There were construction sites. Accident scenes. Concerts. Ski slopes.
Every 15 minutes dusk fell, then night, showcasing the approximately 335,000 lights.
THERE WAS A WORKING AIRPORT.
A water-filled harbor with a WORKING CRUISE SHIP. Even a space shuttle launch!
It all just kept going and going, taking you from Switzerland to Germany to the imaginary Knuffigen then America and Scandinavia. The world itself was marvelous. (And it’s expanding!) Of course my guys were all in awe of the trains and moving parts.
And that was just the setting. I found the penny-height people to be the most fascinating. The 215,000 figurines that populated the miniature world provided fuel for stories. Where are the passengers going? What deal are the office workers in the midst of? The people are what make the world realistic and fantastic. The concert-goers, holiday-makers, emergency responders, workers.
Activation buttons throughout the exhibit allowed you to light up vignettes, like this underground lab at Area 51, or set small features like a bungee jumper or weather balloon in motion.

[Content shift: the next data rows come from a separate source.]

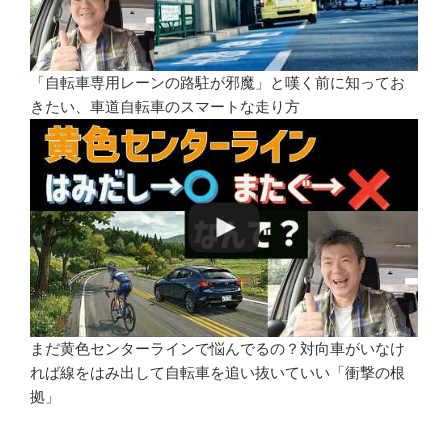
「自転車専用レーンの路駐が邪魔」と嘆く前に知ってお
きたい、車道自転車のスマートな走り方
まだ黄色センターラインで悩んでるの？対向車がいなけ
れば線をはみ出して自転車を追い抜いていい「衝撃の根
拠」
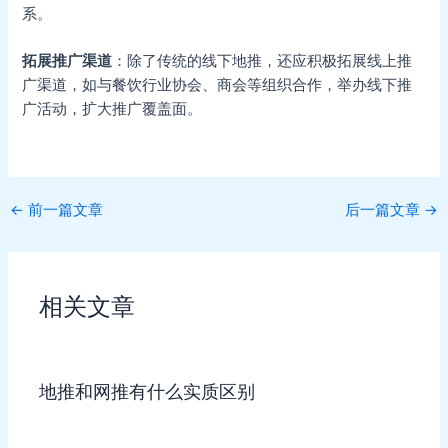
系。
拓展推广渠道
：除了传统的线下地推，还应积极拓展线上推
广渠道，如与餐饮行业协会、商会等组织合作，举办线下推
广活动，扩大推广覆盖面。
Post
←
前一篇文章
后一篇文章
→
navigation
相关文章
地推和网推有什么实质区别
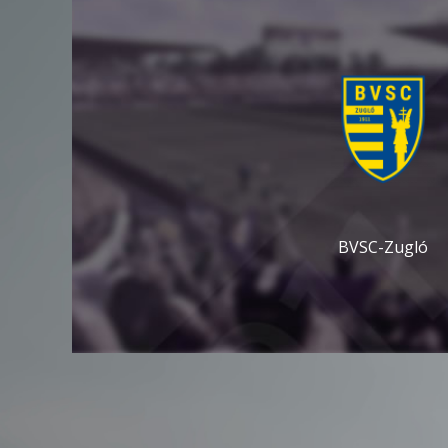
BVSC-Zugló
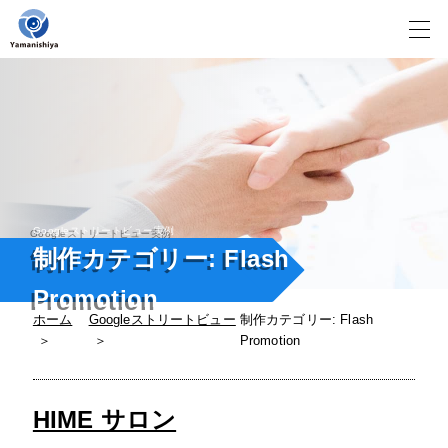
Skip
to
content
Googleストリートビュー実例
制作カテゴリー:
Flash
Promotion
ホーム
Googleストリートビュー
制作カテゴリー:
Flash
Promotion
HIME サロン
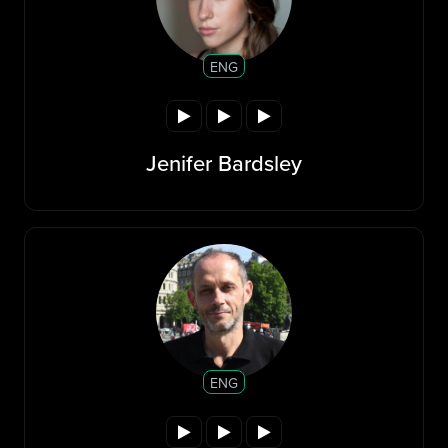
ENG
Jenifer Bardsley
ENG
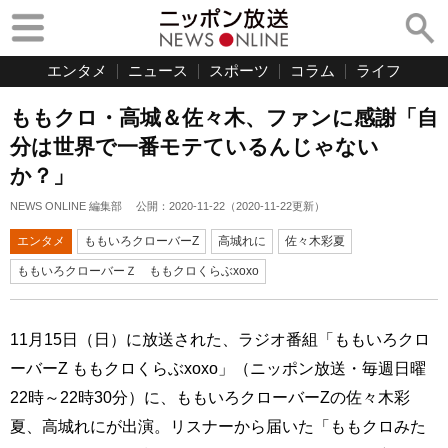
エンタメ
ニュース
スポーツ
コラム
ライフ
ももクロ・高城＆佐々木、ファンに感謝「自
分は世界で一番モテているんじゃない
か？」
NEWS ONLINE 編集部
公開：
2020-11-22
（
2020-11-22
更新）
エンタメ
ももいろクローバーZ
高城れに
佐々木彩夏
ももいろクローバーＺ ももクロくらぶxoxo
11月15日（日）に放送された、ラジオ番組「ももいろクロ
ーバーZ ももクロくらぶxoxo」（ニッポン放送・毎週日曜
22時～22時30分）に、ももいろクローバーZの佐々木彩
夏、高城れにが出演。リスナーから届いた「ももクロみた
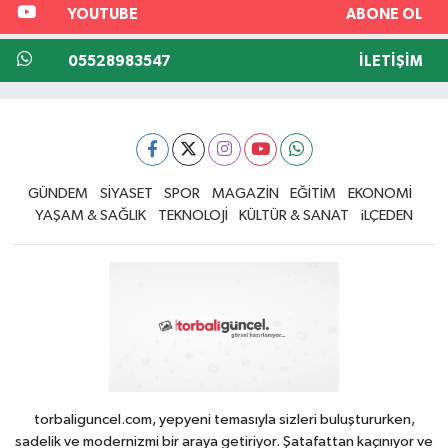
YOUTUBE
ABONE OL
05528983547
İLETIŞIM
GÜNDEM
SİYASET
SPOR
MAGAZİN
EĞİTİM
EKONOMİ
YAŞAM & SAĞLIK
TEKNOLOJİ
KÜLTÜR & SANAT
iLÇEDEN
torbaliguncel.com, yepyeni temasıyla sizleri buluştururken,
sadelik ve modernizmi bir araya getiriyor. Şatafattan kaçınıyor ve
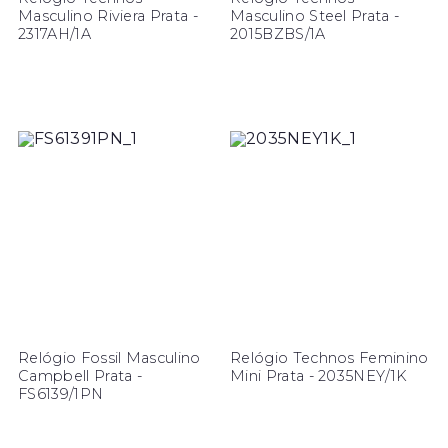
Masculino Riviera Prata -
Masculino Steel Prata -
2317AH/1A
2015BZBS/1A
Relógio Fossil Masculino
Relógio Technos Feminino
Campbell Prata -
Mini Prata - 2035NEY/1K
FS6139/1PN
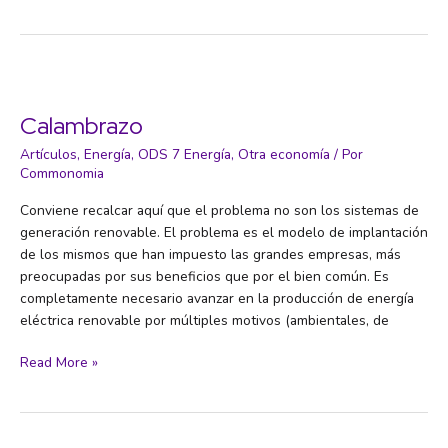
Majors
Calambrazo
Artículos
,
Energía
,
ODS 7 Energía
,
Otra economía
/ Por
Commonomia
Conviene recalcar aquí que el problema no son los sistemas de
generación renovable. El problema es el modelo de implantación
de los mismos que han impuesto las grandes empresas, más
preocupadas por sus beneficios que por el bien común. Es
completamente necesario avanzar en la producción de energía
eléctrica renovable por múltiples motivos (ambientales, de
Calambrazo
Read More »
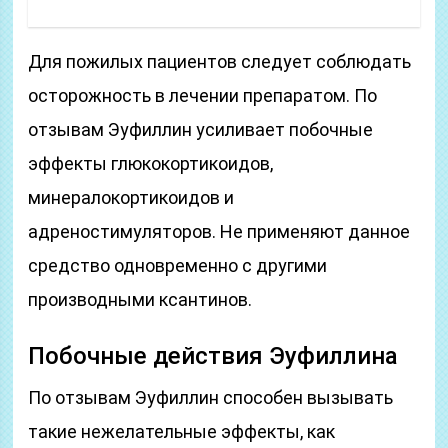
Для пожилых пациентов следует соблюдать
осторожность в лечении препаратом. По
отзывам Эуфиллин усиливает побочные
эффекты глюкокортикоидов,
минералокортикоидов и
адреностимуляторов. Не применяют данное
средство одновременно с другими
производными ксантинов.
Побочные действия Эуфиллина
По отзывам Эуфиллин способен вызывать
такие нежелательные эффекты, как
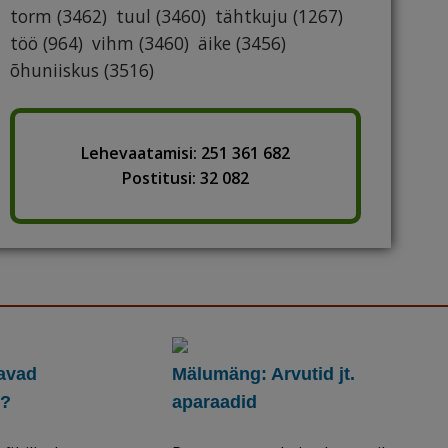
torm
(3462)
tuul
(3460)
tähtkuju
(1267)
töö
(964)
vihm
(3460)
äike
(3456)
õhuniiskus
(3516)
Lehevaatamisi: 251 361 682
Postitusi: 32 082
navad
Mälumäng: Arvutid jt.
t?
aparaadid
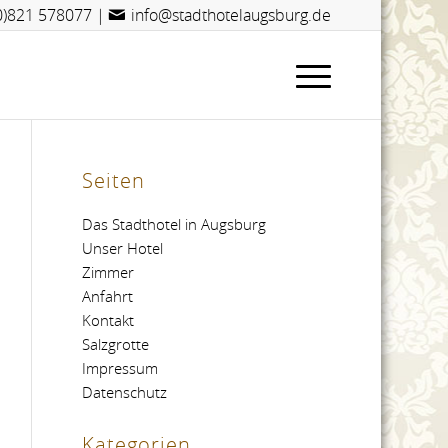
(0)821 578077
|
info@stadthotelaugsburg.de
Seiten
Das Stadthotel in Augsburg
Unser Hotel
Zimmer
Anfahrt
Kontakt
Salzgrotte
Impressum
Datenschutz
Kategorien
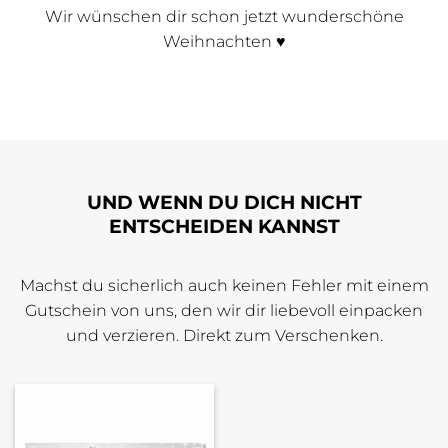
Wir wünschen dir schon jetzt wunderschöne
Weihnachten ♥
UND WENN DU DICH NICHT
ENTSCHEIDEN KANNST
Machst du sicherlich auch keinen Fehler mit einem
Gutschein von uns, den wir dir liebevoll einpacken
und verzieren. Direkt zum Verschenken.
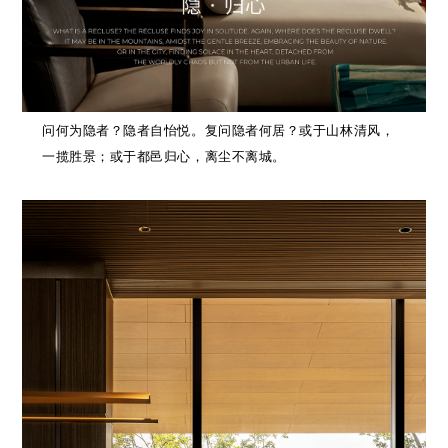
问何为隐者？隐者自怡悦。
复问隐者何居？或于山林清风，
一揽胜景；或于都邑归心，离尘不离城。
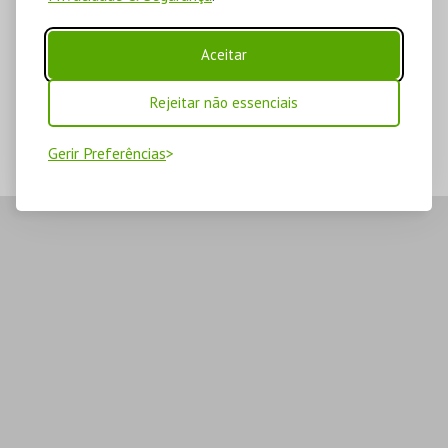
Aceitar
Rejeitar não essenciais
Gerir Preferências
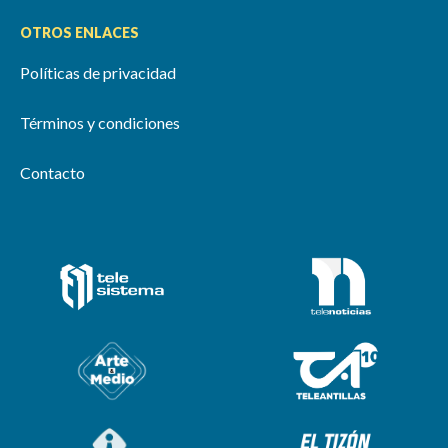
OTROS ENLACES
Políticas de privacidad
Términos y condiciones
Contacto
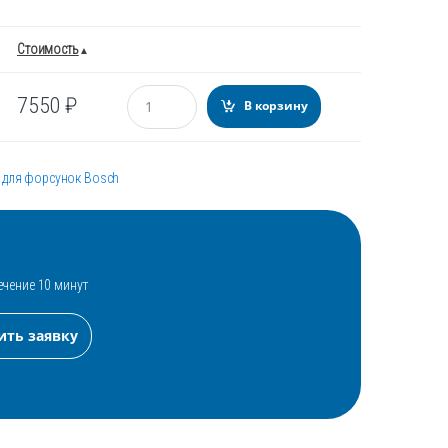
Стоимость
Количество
7550
₽
В корзину
 для форсунок Bosch
ечение 10 минут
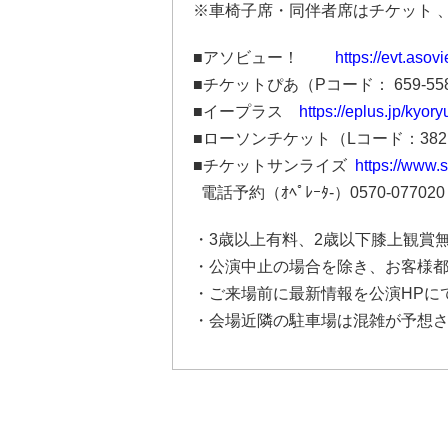
※車椅子席・同伴者席はチケット 
■アソビュー！
https://evt.as
■チケットぴあ（Pコード： 659-55
■イープラス
https://eplus.jp/kyo
■ローソンチケット（Lコード：3821
■チケットサンライズ
https://www.
電話予約（ｵﾍﾟﾚｰﾀ-）0570-077
・3歳以上有料、2歳以下膝上観賞
・公演中止の場合を除き、お客様
・ご来場前に最新情報を公演HPに
・会場近隣の駐車場は混雑が予想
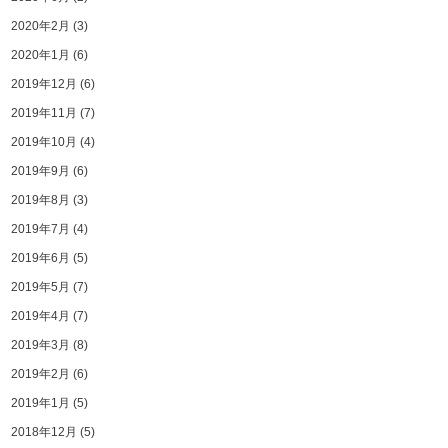
2020年2月
(3)
2020年1月
(6)
2019年12月
(6)
2019年11月
(7)
2019年10月
(4)
2019年9月
(6)
2019年8月
(3)
2019年7月
(4)
2019年6月
(5)
2019年5月
(7)
2019年4月
(7)
2019年3月
(8)
2019年2月
(6)
2019年1月
(5)
2018年12月
(5)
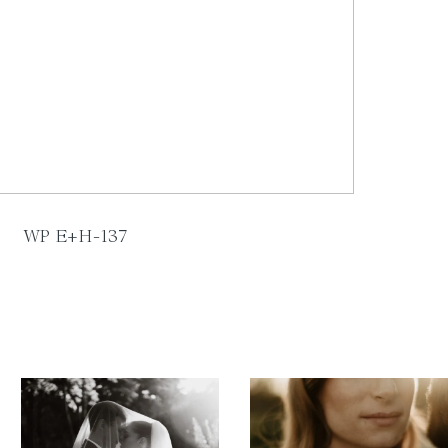
WP E+H-137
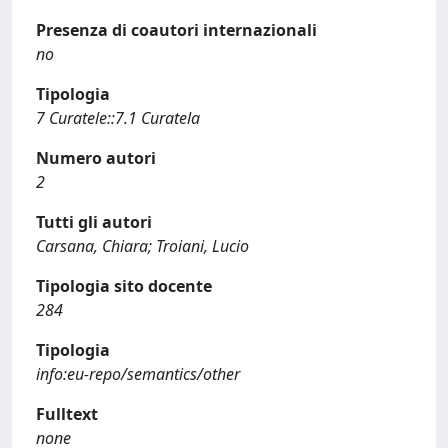
Presenza di coautori internazionali
no
Tipologia
7 Curatele::7.1 Curatela
Numero autori
2
Tutti gli autori
Carsana, Chiara; Troiani, Lucio
Tipologia sito docente
284
Tipologia
info:eu-repo/semantics/other
Fulltext
none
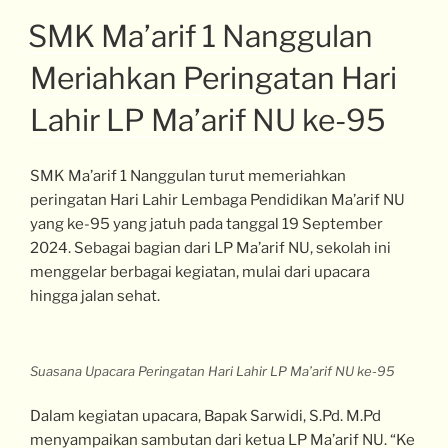
SMK Ma’arif 1 Nanggulan
Meriahkan Peringatan Hari
Lahir LP Ma’arif NU ke-95
SMK Ma’arif 1 Nanggulan turut memeriahkan
peringatan Hari Lahir Lembaga Pendidikan Ma’arif NU
yang ke-95 yang jatuh pada tanggal 19 September
2024. Sebagai bagian dari LP Ma’arif NU, sekolah ini
menggelar berbagai kegiatan, mulai dari upacara
hingga jalan sehat.
Suasana Upacara Peringatan Hari Lahir LP Ma’arif NU ke-95
Dalam kegiatan upacara, Bapak Sarwidi, S.Pd. M.Pd
menyampaikan sambutan dari ketua LP Ma’arif NU. “Ke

I was delighted to discover the little winks from the creators throughout the Wunderland. The worker spilling a vat of chocolate in the chocolate factory (that actually dispensed little Lindt chocolate bars!). The couple schtupping on a desk on the top floor of an office building. The strong man lifting a car in a traffic jam. The bank robbers just moments away from being busted. The “lovers” in a sunflower field that made everyone who spotted them blush. The unicorn on the hillside. The scuba-diving cows.
The thought that went into the creation of Minitaur Wunderland is deeply impressive. It did take 580,000 hours to build, after all!
While the baby enjoyed watching the trains, trucks and planes whizz by, nearly as much as his brother, lunch time approached quickly. We could have eaten at the on-site restaurant, but we had our hearts set on a nearby crêperie. There are many details I missed. I would love to return after some expansion is complete. Italy is currently under construction. France, Great Britain and Africa are planned (through 2019). If you have a chance to visit, don’t miss it. It really is astounding!